En fin, os exhorto a perseverar como hombres de oración profunda y constante, a la manera del beato José Gerard, que escuchó las inspiraciones del Espíritu Santo en cada cuestión. La oración precede a toda evangelización auténtica y conduce a ella. Como sabéis por experiencia, cuando la Iglesia invita a todos los cristianos a asumir de nuevo constantemente la tarea de evangelizar el mundo, «no hace más que indicar a los cristianos el verdadero dinamismo de la realización personal» (Evangelii gaudium, 10); o sea: nos está mostrando el camino a la felicidad más profunda.

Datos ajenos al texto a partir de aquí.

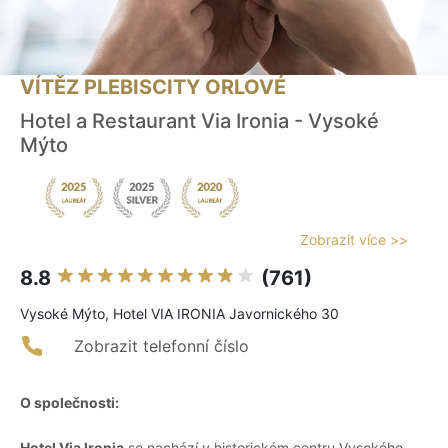
VÍTĚZ PLEBISCITY ORLOVÉ
Hotel a Restaurant Via Ironia - Vysoké
Mýto
Zobrazit více >>
8.8
(761)
Vysoké Mýto, Hotel VIA IRONIA Javornického 30
Zobrazit telefonní číslo
O společnosti:
Hotel Via Ironia
se nachází v historickém centru Vysokého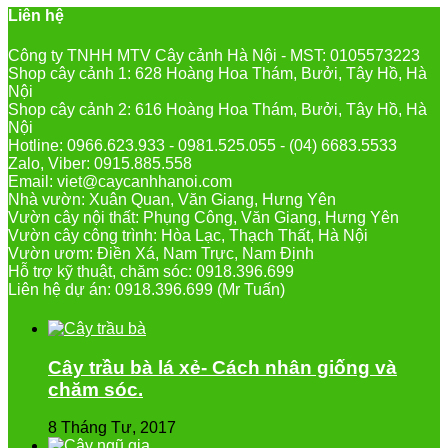
Liên hệ
Công ty TNHH MTV Cây cảnh Hà Nội - MST: 0105573223
Shop cây cảnh 1: 628 Hoàng Hoa Thám, Bưởi, Tây Hồ, Hà
Nội
Shop cây cảnh 2: 616 Hoàng Hoa Thám, Bưởi, Tây Hồ, Hà
Nội
Hotline: 0966.623.933 - 0981.525.055 - (04) 6683.5533
Zalo, Viber: 0915.885.558
Email: viet@caycanhhanoi.com
Nhà vườn: Xuân Quan, Văn Giang, Hưng Yên
Vườn cây nội thất: Phụng Công, Văn Giang, Hưng Yên
Vườn cây công trình: Hòa Lạc, Thạch Thất, Hà Nội
Vườn ươm: Điền Xá, Nam Trực, Nam Định
Hỗ trợ kỹ thuật, chăm sóc: 0918.396.699
Liên hệ dự án: 0918.396.699 (Mr Tuấn)
Cây trầu bà lá xẻ- Cách nhân giống và
chăm sóc.
8 Tháng Tư, 2017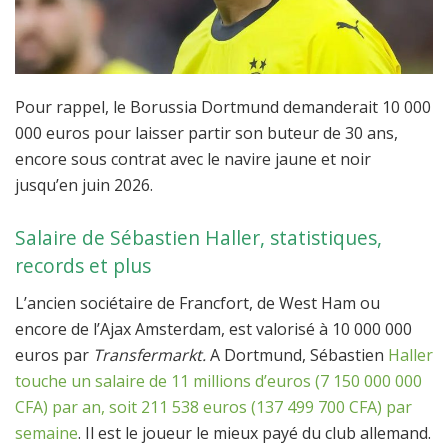
Pour rappel, le Borussia Dortmund demanderait 10 000
000 euros pour laisser partir son buteur de 30 ans,
encore sous contrat avec le navire jaune et noir
jusqu’en juin 2026.
Salaire de Sébastien Haller, statistiques,
records et plus
L’ancien sociétaire de Francfort, de West Ham ou
encore de l’Ajax Amsterdam, est valorisé à 10 000 000
euros par
Transfermarkt.
A Dortmund, Sébastien
Haller
touche un salaire de 11 millions d’euros (7 150 000 000
CFA) par an, soit 211 538 euros (137 499 700 CFA) par
semaine
. Il est le joueur le mieux payé du club allemand.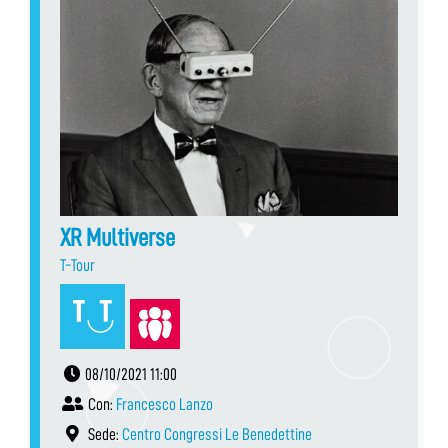
XR Multiverse
T-Tour
08/10/2021 11:00
Con:
Francesco Lanzo
Sede:
Centro Congressi Le Benedettine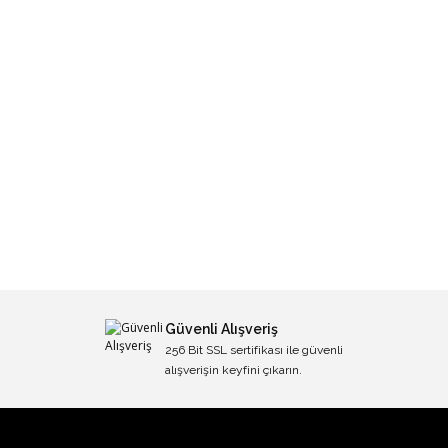
Güvenli Alışveriş
256 Bit SSL sertifikası ile güvenli
alışverişin keyfini çıkarın.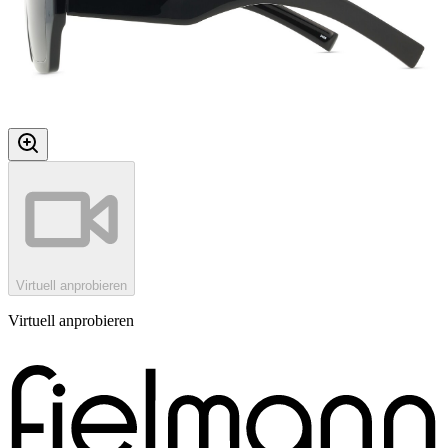
Virtuell anprobieren
Virtuell anprobieren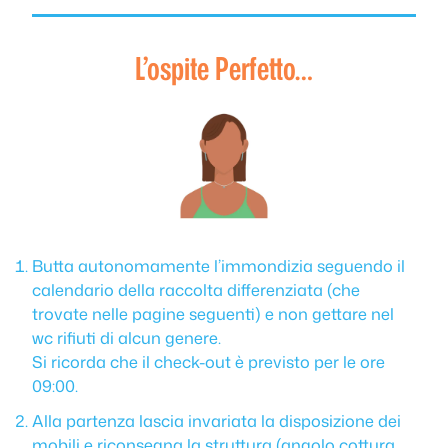
L’ospite Perfetto…
Butta autonomamente l’immondizia seguendo il
calendario della raccolta differenziata (che
trovate nelle pagine seguenti) e non gettare nel
wc rifiuti di alcun genere.
Si ricorda che il check-out è previsto per le ore
09:00.
Alla partenza lascia invariata la disposizione dei
mobili e riconsegna la struttura (angolo cottura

Queridos hermanos: Que al volver a casa seáis como el árbol plantado junto a corrientes de agua, que dará fruto a su tiempo y cuyas hojas no caerán jamás; que seáis fecundos en todo lo que haréis (cf. Sal 1). Que vuestra visita aquí os impulse a llevar la misericordia salvífica de Cristo cada vez con mayor abundancia a todos de quienes os ocupáis.

Encomendándoos a vosotros y a los fieles a quienes servís en Lesoto y Namibia a la intercesión amorosa de María, Madre de la Iglesia, que vuelve a encender nuestros corazones en el servicio a su Hijo, os imparto de corazón mi bendición apostólica como prenda de paz y alegría en el Señor resucitado. Gloria a Él por los siglos de los siglos.